L’ancienne commissaire bulgare, Meglena Kuneva a refusé de commenter l’affectation de sa remplaçante mais lui a souhaité bonne chance.
CONTEXTE:
Vendredi 27 novembre, le Président de la Commission européenne, José Manuel Barroso, a annoncé la répartition des portefeuilles entre les nouveaux commissaires.
Les analystes remarquent que toutes les fonctions majeures ont été attribuées à des Occidentaux : le Finlandais Olli Rehn a obtenu les Affaires économiques et monétaires et sera également en charge de la stratégie de l’UE pour 2020. Le Français Michel Barnier s’occupera du Marché intérieur et des services. La Concurrence et la vice-présidence de l’Exécutif européenne échoient à l’Espagnol Joaquín Almunia, le Commerce au Belge Karel de Gucht, et l’Industrie à l’Italien Antonio Tajani.

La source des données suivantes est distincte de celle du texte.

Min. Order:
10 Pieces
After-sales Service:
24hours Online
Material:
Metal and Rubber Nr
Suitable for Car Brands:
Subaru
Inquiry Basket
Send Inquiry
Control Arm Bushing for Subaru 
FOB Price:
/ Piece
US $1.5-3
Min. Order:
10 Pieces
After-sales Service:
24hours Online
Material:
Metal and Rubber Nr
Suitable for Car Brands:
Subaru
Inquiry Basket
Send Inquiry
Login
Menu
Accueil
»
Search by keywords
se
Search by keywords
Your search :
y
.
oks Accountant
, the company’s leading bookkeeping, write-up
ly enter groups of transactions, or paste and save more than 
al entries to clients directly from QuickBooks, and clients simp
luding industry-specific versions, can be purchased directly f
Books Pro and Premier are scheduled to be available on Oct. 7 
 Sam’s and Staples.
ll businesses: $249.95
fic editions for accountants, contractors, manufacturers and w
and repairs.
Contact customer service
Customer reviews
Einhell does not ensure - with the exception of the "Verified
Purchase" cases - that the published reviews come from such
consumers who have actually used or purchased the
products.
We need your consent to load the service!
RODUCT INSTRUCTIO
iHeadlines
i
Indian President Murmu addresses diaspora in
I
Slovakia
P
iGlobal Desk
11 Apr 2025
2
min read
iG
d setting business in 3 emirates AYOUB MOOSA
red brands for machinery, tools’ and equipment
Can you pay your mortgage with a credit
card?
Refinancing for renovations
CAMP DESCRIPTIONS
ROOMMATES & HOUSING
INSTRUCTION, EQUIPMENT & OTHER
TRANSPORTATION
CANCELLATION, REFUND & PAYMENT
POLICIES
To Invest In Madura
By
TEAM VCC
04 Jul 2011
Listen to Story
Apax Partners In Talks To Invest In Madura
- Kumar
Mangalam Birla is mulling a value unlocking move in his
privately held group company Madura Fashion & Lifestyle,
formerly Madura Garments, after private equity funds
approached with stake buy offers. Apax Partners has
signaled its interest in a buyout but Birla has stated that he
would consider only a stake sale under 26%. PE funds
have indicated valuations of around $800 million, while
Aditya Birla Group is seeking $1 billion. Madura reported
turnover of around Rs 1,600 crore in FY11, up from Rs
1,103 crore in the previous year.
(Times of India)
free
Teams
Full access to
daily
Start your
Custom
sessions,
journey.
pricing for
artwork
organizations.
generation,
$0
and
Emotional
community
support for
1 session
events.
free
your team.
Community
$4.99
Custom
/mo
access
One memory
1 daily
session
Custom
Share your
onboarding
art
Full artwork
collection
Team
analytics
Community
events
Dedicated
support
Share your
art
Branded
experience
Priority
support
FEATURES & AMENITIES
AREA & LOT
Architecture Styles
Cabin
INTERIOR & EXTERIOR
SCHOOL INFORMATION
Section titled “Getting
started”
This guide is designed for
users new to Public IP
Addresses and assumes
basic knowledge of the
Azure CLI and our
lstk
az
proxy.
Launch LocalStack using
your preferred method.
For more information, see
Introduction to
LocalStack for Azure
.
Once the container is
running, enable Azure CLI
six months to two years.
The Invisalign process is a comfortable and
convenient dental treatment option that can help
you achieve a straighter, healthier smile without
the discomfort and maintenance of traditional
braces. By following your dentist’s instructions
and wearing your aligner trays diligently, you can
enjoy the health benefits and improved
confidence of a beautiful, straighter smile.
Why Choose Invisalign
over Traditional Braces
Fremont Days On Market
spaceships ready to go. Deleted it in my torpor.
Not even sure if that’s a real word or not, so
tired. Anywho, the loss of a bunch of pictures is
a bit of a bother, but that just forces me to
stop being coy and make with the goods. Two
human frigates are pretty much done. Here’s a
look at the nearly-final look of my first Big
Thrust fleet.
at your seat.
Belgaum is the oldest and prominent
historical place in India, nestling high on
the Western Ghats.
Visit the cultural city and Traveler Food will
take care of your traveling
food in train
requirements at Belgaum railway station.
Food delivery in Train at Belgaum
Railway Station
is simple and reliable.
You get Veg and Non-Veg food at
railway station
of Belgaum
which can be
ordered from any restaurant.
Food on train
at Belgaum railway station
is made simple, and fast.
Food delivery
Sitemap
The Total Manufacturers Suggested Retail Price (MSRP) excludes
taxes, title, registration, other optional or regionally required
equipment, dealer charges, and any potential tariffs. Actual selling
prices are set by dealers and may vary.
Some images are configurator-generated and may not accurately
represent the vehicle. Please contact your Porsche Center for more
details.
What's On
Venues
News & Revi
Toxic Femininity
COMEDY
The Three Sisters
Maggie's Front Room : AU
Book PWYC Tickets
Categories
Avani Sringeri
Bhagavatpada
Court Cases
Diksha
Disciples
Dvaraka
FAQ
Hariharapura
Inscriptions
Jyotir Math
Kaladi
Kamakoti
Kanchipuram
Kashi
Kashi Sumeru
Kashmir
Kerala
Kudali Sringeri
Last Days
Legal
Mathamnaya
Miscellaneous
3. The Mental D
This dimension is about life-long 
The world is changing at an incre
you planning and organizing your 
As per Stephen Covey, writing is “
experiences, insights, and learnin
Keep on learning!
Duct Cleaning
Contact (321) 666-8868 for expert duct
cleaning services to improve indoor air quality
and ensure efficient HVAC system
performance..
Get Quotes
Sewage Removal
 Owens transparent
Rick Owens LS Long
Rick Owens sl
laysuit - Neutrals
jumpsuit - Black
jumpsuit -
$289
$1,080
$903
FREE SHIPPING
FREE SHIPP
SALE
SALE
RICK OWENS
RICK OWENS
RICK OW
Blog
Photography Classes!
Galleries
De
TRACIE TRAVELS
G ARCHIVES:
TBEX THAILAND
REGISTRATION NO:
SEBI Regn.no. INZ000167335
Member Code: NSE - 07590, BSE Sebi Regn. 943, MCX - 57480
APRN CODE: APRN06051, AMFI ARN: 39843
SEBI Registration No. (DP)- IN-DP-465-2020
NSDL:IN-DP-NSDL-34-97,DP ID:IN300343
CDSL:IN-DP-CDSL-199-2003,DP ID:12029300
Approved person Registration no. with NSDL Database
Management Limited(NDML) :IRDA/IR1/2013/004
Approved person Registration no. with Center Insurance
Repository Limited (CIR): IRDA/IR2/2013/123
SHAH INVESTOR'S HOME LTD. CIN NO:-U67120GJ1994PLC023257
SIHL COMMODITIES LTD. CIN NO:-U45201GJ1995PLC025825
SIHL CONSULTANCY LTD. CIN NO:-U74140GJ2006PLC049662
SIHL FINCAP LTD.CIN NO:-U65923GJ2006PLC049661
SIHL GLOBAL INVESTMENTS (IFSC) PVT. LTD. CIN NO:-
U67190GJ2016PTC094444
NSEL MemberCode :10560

Les Commissaires de l’Est reçoivent les portefeuilles suivants:
- László ANDOR (Hongrie): Emploi, affaires socials et insertion
- Dacian CIOLOS (Roumanie): Agriculture et développement rural
- Štefan FÜLE (République tchèque): Elargissement et politique européenne de voisinage
- Rumiana JELEVA (Bulgarie): Coopération internationale, aide humanitaire et réponse à la criseI
- Siim KALLAS (Estonie): Transport. Vice-président of the Commission.
- Janusz LEWANDOWSKI (Pologne): Budget et planification financière
- Andris PIEBALGS (Lettonie): Développement.
- Janez POTOČNIK (Slovénie): Environnement.
- Maroš ŠEFČOVIČ (Slovaquie): Vice-président de la Commission pour les relations inter-institutionnelles et l’administration
- Algirdas ŠEMETA (Lituanie): Imposition et Union douanière, audit et lutte contre la fraude
Plusieurs pays de l’Est convoitaient les portefeuilles de l’Elargissement (échu à la République tchèque) et de l’Energie (attribué à l’Allemand Günter Oettinger).